• _Task brief_
Set down exactly the lines below, starting at the one that contains "Validation Program" and ending at the one that contains "applications. Applications built", with both of those lines included and nothing else.

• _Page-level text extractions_
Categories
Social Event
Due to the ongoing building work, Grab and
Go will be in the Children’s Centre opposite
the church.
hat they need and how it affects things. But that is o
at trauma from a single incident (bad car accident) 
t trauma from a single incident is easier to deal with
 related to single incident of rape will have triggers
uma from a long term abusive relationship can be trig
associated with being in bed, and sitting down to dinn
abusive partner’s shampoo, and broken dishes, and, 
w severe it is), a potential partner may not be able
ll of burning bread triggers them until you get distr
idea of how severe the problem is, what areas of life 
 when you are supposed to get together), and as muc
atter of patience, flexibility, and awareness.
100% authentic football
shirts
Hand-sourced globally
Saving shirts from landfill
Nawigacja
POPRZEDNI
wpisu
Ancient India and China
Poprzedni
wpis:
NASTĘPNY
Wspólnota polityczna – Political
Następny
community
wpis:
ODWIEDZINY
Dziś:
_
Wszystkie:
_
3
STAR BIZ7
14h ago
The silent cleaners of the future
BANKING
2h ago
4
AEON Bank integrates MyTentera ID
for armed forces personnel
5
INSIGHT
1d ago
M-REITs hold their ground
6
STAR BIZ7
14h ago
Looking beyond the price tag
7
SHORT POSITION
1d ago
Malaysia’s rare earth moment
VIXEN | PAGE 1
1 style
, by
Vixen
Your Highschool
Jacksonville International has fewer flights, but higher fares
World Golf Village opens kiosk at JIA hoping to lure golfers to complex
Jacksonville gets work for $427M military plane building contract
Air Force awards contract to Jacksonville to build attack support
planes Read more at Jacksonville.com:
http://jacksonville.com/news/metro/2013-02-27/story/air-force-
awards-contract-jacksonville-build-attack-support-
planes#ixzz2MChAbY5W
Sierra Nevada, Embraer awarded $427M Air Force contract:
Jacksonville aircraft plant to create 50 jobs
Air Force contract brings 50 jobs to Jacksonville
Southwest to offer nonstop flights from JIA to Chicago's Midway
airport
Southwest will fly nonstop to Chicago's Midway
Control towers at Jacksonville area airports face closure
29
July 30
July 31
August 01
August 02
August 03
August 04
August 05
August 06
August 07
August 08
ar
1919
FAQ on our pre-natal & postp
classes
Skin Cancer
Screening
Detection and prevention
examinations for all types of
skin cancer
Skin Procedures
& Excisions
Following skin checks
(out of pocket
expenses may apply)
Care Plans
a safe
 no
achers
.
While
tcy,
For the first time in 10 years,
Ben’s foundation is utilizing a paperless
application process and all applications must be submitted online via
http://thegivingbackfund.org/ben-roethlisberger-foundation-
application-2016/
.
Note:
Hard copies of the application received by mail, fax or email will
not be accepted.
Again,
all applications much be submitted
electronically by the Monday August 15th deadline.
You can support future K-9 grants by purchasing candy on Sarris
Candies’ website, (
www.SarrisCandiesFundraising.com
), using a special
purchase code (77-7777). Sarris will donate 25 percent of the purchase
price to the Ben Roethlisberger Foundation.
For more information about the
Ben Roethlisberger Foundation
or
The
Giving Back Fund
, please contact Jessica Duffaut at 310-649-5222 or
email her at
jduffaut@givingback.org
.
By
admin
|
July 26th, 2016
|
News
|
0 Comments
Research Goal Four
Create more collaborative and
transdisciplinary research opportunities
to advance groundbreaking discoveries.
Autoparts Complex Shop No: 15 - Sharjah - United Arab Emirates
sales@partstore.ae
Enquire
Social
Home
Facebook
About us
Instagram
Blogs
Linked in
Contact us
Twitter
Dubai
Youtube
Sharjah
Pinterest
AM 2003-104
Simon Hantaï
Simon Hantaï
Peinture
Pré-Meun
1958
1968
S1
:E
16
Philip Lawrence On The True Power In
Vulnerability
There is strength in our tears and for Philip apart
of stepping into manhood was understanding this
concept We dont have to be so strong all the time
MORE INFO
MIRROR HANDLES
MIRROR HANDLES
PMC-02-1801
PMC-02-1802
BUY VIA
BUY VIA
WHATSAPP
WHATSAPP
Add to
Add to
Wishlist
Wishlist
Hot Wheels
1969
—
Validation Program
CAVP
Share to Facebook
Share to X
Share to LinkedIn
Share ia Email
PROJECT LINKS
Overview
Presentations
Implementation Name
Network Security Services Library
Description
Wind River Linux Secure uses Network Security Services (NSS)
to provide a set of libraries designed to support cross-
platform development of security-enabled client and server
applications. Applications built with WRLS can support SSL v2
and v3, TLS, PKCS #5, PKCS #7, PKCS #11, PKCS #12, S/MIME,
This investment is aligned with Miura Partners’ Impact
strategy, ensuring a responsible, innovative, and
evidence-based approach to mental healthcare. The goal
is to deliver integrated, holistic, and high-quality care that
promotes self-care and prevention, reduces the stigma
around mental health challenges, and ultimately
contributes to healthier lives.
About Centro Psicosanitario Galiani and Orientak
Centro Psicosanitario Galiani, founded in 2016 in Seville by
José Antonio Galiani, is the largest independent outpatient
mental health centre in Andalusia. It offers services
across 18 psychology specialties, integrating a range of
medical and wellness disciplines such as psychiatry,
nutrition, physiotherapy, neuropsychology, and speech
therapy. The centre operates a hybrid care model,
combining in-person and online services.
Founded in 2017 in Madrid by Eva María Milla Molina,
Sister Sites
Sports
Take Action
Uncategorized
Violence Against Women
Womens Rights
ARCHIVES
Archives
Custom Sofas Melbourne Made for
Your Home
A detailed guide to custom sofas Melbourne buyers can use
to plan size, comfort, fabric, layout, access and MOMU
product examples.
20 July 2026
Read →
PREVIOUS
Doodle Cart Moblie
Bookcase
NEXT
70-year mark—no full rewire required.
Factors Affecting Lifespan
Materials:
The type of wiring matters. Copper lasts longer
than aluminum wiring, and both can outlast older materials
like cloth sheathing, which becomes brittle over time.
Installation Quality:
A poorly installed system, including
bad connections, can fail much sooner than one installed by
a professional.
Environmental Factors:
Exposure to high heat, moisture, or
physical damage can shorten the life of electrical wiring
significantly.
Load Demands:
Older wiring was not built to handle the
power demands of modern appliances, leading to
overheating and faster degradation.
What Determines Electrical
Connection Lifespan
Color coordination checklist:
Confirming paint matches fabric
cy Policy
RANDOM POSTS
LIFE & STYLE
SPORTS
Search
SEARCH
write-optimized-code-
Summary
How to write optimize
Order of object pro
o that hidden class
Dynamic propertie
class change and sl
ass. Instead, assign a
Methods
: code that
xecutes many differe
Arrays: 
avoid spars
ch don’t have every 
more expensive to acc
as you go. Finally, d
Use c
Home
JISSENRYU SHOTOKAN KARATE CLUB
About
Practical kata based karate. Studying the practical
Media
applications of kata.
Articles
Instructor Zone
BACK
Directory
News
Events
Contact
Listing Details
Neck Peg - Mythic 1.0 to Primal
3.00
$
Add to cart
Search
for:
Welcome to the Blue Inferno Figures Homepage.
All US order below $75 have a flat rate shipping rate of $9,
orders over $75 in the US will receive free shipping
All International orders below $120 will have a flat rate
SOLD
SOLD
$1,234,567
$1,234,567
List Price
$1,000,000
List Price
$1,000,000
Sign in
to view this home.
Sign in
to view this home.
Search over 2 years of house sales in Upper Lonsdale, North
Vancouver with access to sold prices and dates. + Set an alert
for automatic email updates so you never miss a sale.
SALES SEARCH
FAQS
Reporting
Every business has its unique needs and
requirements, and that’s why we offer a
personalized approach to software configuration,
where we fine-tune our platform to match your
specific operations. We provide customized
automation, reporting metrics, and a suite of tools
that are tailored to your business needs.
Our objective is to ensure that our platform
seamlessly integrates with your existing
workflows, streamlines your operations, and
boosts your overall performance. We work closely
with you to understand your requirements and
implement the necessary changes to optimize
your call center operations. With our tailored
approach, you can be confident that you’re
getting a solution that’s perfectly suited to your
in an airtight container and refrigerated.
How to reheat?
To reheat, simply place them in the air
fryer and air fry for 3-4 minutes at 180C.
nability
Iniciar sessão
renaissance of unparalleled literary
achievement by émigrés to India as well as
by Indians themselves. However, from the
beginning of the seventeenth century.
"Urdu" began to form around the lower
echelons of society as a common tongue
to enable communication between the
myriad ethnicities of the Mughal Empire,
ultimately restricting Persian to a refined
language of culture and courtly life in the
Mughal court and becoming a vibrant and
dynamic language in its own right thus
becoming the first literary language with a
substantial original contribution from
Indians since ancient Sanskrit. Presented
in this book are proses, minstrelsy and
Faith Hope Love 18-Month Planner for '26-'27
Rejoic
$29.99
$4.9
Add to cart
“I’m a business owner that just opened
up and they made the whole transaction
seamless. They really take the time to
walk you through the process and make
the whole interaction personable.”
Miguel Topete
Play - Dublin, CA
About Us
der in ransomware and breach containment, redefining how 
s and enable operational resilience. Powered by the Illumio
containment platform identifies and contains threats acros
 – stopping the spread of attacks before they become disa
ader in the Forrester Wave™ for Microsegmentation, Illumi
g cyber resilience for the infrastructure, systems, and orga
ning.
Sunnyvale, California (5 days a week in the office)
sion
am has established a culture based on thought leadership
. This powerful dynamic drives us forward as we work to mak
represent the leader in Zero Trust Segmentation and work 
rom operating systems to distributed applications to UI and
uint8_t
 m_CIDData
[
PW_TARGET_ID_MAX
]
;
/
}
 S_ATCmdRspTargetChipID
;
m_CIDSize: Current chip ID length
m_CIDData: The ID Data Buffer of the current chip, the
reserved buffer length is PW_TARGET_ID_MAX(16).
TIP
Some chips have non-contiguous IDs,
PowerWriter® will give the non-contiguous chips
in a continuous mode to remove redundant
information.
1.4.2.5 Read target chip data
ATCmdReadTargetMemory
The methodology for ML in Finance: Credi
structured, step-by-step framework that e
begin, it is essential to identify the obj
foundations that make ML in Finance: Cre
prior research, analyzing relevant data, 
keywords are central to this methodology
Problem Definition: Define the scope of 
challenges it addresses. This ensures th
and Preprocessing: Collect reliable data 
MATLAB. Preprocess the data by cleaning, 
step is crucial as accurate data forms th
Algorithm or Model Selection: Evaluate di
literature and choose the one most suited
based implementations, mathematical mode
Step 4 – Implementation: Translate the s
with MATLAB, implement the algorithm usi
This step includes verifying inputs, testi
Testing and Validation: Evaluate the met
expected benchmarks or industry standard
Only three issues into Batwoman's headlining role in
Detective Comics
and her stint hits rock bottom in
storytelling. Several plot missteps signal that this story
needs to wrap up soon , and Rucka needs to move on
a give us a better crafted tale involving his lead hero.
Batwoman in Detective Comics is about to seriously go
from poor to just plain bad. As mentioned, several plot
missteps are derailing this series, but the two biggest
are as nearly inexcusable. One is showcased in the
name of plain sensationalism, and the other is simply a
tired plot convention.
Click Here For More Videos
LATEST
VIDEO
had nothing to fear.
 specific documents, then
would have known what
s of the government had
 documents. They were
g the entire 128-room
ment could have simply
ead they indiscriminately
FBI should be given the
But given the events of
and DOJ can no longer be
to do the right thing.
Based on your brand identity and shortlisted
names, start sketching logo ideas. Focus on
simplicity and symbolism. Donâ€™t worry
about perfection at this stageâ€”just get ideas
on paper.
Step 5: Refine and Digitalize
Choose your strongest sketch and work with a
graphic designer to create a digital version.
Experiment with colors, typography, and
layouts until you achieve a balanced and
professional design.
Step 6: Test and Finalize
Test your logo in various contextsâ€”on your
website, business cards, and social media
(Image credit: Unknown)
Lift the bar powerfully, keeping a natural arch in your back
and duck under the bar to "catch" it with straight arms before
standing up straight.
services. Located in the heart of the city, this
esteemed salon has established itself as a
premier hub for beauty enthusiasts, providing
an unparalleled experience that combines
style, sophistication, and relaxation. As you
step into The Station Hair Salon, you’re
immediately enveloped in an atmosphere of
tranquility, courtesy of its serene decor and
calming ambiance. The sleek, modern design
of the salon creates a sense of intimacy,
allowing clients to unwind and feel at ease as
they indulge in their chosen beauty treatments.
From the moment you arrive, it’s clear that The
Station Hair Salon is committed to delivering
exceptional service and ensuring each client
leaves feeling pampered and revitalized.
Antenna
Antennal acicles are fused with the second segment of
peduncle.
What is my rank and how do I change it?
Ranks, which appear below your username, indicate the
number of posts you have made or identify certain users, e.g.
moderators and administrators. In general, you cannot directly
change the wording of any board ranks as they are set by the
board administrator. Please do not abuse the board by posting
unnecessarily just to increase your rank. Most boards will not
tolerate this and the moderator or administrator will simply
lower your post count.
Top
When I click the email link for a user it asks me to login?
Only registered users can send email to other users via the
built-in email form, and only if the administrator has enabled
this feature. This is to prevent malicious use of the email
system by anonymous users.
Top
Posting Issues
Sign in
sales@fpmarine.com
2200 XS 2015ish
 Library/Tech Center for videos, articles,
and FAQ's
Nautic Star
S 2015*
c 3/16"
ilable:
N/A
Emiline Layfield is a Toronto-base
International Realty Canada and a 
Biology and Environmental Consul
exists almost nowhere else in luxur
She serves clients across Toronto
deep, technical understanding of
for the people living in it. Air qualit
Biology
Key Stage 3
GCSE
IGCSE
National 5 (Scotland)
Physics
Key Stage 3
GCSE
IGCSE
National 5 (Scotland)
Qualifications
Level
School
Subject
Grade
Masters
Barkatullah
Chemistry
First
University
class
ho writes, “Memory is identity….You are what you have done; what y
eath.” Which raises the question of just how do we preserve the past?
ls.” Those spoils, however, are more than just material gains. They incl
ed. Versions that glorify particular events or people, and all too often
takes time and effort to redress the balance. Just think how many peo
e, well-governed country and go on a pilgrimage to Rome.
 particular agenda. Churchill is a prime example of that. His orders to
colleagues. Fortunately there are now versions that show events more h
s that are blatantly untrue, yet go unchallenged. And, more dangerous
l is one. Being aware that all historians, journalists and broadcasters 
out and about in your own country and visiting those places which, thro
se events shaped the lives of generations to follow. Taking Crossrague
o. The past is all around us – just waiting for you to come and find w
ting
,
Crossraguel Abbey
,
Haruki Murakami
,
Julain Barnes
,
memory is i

• _Reply_
Validation Program
CAVP
Share to Facebook
Share to X
Share to LinkedIn
Share ia Email
PROJECT LINKS
Overview
Presentations
Implementation Name
Network Security Services Library
Description
Wind River Linux Secure uses Network Security Services (NSS)
to provide a set of libraries designed to support cross-
platform development of security-enabled client and server
applications. Applications built with WRLS can support SSL v2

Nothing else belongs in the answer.